**AIM OF THE EXERCISE:**
The listing is to be reproduced in full, with no character altered.

----- SOURCE MATERIAL

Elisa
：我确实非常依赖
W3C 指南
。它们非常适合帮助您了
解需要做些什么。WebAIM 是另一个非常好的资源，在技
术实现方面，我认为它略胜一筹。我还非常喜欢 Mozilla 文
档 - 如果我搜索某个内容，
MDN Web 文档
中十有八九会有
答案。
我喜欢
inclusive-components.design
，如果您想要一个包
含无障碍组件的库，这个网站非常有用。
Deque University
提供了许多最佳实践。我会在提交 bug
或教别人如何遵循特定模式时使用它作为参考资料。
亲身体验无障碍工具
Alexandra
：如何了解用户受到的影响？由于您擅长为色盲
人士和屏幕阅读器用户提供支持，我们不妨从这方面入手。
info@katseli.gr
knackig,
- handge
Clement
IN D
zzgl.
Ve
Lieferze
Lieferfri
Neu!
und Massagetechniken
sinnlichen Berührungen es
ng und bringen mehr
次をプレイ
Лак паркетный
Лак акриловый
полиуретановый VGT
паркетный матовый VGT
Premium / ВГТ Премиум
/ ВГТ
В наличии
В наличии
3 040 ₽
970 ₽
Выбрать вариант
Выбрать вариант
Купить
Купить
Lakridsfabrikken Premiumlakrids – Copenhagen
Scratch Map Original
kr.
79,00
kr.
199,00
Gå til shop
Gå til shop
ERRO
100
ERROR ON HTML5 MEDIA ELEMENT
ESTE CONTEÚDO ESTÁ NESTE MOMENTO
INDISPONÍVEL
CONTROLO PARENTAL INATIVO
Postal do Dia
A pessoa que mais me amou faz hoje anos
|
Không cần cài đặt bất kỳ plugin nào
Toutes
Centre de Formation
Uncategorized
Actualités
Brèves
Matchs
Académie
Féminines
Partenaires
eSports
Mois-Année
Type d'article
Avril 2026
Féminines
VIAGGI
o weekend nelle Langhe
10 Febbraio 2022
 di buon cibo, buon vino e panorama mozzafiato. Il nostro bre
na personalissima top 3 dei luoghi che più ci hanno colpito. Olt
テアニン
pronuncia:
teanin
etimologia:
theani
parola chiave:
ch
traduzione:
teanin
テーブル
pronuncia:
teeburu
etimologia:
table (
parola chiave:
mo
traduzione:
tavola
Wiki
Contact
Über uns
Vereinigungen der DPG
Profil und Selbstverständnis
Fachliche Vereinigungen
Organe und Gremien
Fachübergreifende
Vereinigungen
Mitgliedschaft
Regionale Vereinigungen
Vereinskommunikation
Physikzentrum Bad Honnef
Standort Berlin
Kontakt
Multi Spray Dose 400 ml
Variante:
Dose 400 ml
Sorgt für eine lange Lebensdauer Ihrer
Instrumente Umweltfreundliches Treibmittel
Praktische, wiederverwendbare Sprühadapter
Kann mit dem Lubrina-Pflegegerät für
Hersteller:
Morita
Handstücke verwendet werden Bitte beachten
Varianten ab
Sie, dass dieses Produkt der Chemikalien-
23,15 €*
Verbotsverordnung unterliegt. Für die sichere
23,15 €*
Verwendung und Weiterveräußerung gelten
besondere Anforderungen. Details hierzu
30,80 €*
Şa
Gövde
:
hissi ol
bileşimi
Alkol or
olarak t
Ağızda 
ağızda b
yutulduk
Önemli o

----------

**RESULT OF THIS EXERCISE:**
Elisa
：我确实非常依赖
W3C 指南
。它们非常适合帮助您了
解需要做些什么。WebAIM 是另一个非常好的资源，在技
术实现方面，我认为它略胜一筹。我还非常喜欢 Mozilla 文
档 - 如果我搜索某个内容，
MDN Web 文档
中十有八九会有
答案。
我喜欢
inclusive-components.design
，如果您想要一个包
含无障碍组件的库，这个网站非常有用。
Deque University
提供了许多最佳实践。我会在提交 bug
或教别人如何遵循特定模式时使用它作为参考资料。
亲身体验无障碍工具
Alexandra
：如何了解用户受到的影响？由于您擅长为色盲
人士和屏幕阅读器用户提供支持，我们不妨从这方面入手。
info@katseli.gr
knackig,
- handge
Clement
IN D
zzgl.
Ve
Lieferze
Lieferfri
Neu!
und Massagetechniken
sinnlichen Berührungen es
ng und bringen mehr
次をプレイ
Лак паркетный
Лак акриловый
полиуретановый VGT
паркетный матовый VGT
Premium / ВГТ Премиум
/ ВГТ
В наличии
В наличии
3 040 ₽
970 ₽
Выбрать вариант
Выбрать вариант
Купить
Купить
Lakridsfabrikken Premiumlakrids – Copenhagen
Scratch Map Original
kr.
79,00
kr.
199,00
Gå til shop
Gå til shop
ERRO
100
ERROR ON HTML5 MEDIA ELEMENT
ESTE CONTEÚDO ESTÁ NESTE MOMENTO
INDISPONÍVEL
CONTROLO PARENTAL INATIVO
Postal do Dia
A pessoa que mais me amou faz hoje anos
|
Không cần cài đặt bất kỳ plugin nào
Toutes
Centre de Formation
Uncategorized
Actualités
Brèves
Matchs
Académie
Féminines
Partenaires
eSports
Mois-Année
Type d'article
Avril 2026
Féminines
VIAGGI
o weekend nelle Langhe
10 Febbraio 2022
 di buon cibo, buon vino e panorama mozzafiato. Il nostro bre
na personalissima top 3 dei luoghi che più ci hanno colpito. Olt
テアニン
pronuncia:
teanin
etimologia:
theani
parola chiave:
ch
traduzione:
teanin
テーブル
pronuncia:
teeburu
etimologia:
table (
parola chiave:
mo
traduzione:
tavola
Wiki
Contact
Über uns
Vereinigungen der DPG
Profil und Selbstverständnis
Fachliche Vereinigungen
Organe und Gremien
Fachübergreifende
Vereinigungen
Mitgliedschaft
Regionale Vereinigungen
Vereinskommunikation
Physikzentrum Bad Honnef
Standort Berlin
Kontakt
Multi Spray Dose 400 ml
Variante:
Dose 400 ml
Sorgt für eine lange Lebensdauer Ihrer
Instrumente Umweltfreundliches Treibmittel
Praktische, wiederverwendbare Sprühadapter
Kann mit dem Lubrina-Pflegegerät für
Hersteller:
Morita
Handstücke verwendet werden Bitte beachten
Varianten ab
Sie, dass dieses Produkt der Chemikalien-
23,15 €*
Verbotsverordnung unterliegt. Für die sichere
23,15 €*
Verwendung und Weiterveräußerung gelten
besondere Anforderungen. Details hierzu
30,80 €*
Şa
Gövde
:
hissi ol
bileşimi
Alkol or
olarak t
Ağızda 
ağızda b
yutulduk
Önemli o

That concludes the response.